All of this was obviously concerning, but I’m asking you for help now because he recently tried to add me on LinkedIn. My privacy settings on my other social media accounts are high so he can’t see anything, but my LinkedIn is public for career purposes. Even if I deny his request, he can now look me up at any time and know where I am and where I work. I really hate that idea, but I don’t want to have to change my LinkedIn settings and have it affect my career because of a dumb guy and his unsolicited and unwanted attention.
Please HP, I could really use some advice on dealing with this guy. My boyfriend thinks I should just respond and tell him to beat it, but I’m scared it will encourage him, like when you give cat callers attention.
– Here’s hoping you read this before he finds me!
Dear Here’s Hoping,
Uhhhh little late on this one, but here’s hoping you’re still alive? Anyway, while his behavior is annoying, it doesn’t sound to me (a non-expert in this field, mind you) like it’s threatening or escalating. Like, he’s not trying to see you in person, and his attempts to communicate haven’t gotten threatening or more severe. I think, given how long you were involved with him, it’s probably ok to respond to something and tell him to buzz off. Worst case scenario, you just block him again if he doesn’t get it.
As for LinkedIn, I think you’re taking it a little seriously. It’s a useful tool, but it’s also dumb as hell. You’re not going to miss out on any career opportunities if you make your shit fully private. Hell, I didn’t think you could do that, and I might now that you mention it.
Hi Head Pro,
I’ll get right to the point—I lied to my boyfriend about how many guys I’ve slept with, and the guilt is tearing me up and I don’t know if I should confess.

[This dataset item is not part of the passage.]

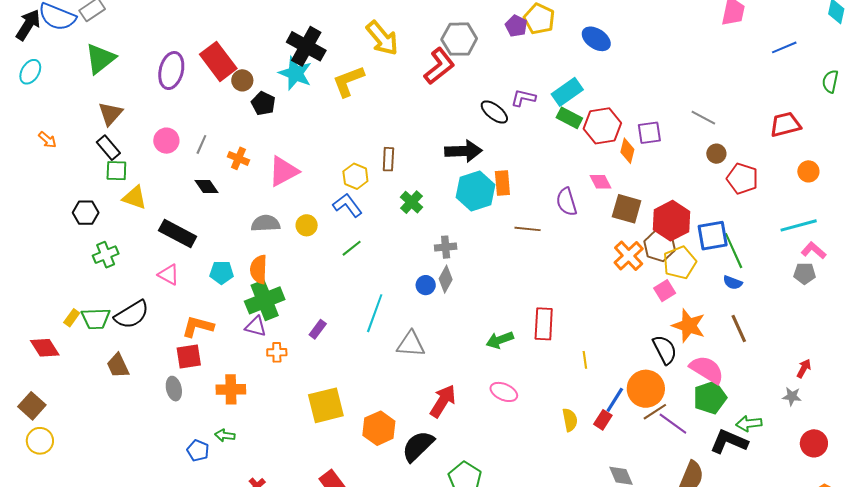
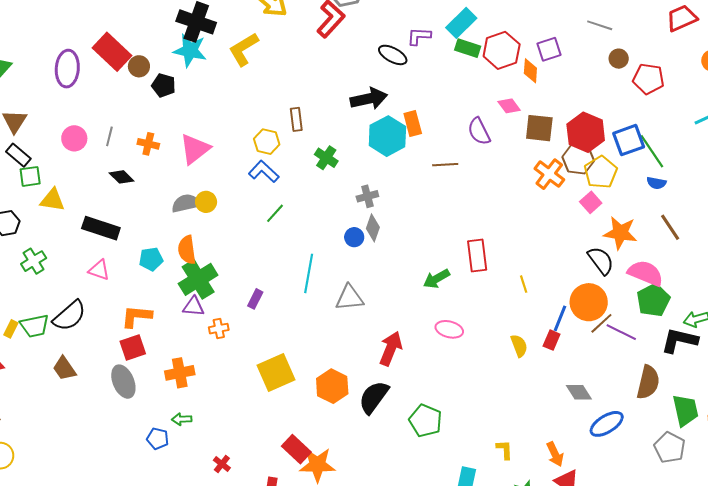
yellow circle: (307, 225) -> (206, 202), moved
gray ellipse: (174, 389) -> (123, 382), size x1.4

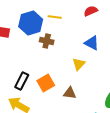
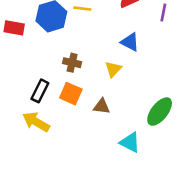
brown cross: (47, 41) -> (72, 63), moved
orange square: (46, 83) -> (71, 94), turned -36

He asked the question when we were only dating for a couple of months, and it took me by surprise. I told him 5 (real number is 9). I don’t even know why I lied about it, I just wasn’t expecting the question and was caught off guard. Looking back, I should have asked him if he really wanted to know, or told him it’s not relevant to our relationship and not given him any answer.
We’ve been dating almost a year now, and I honestly wasn’t too bothered by the lie. I didn’t think he really cared/wanted to know anyways, and it never came up again—until this past weekend. We got on the topic because of an issue our mutual friends were having, and my boyfriend flat-out asked me if I had lied to him about how many guys I had been with or anything similar. He said it wouldn’t change anything, but that it is a big deal to him, etc etc. I panicked. I defended the lie so well that I almost believed it myself.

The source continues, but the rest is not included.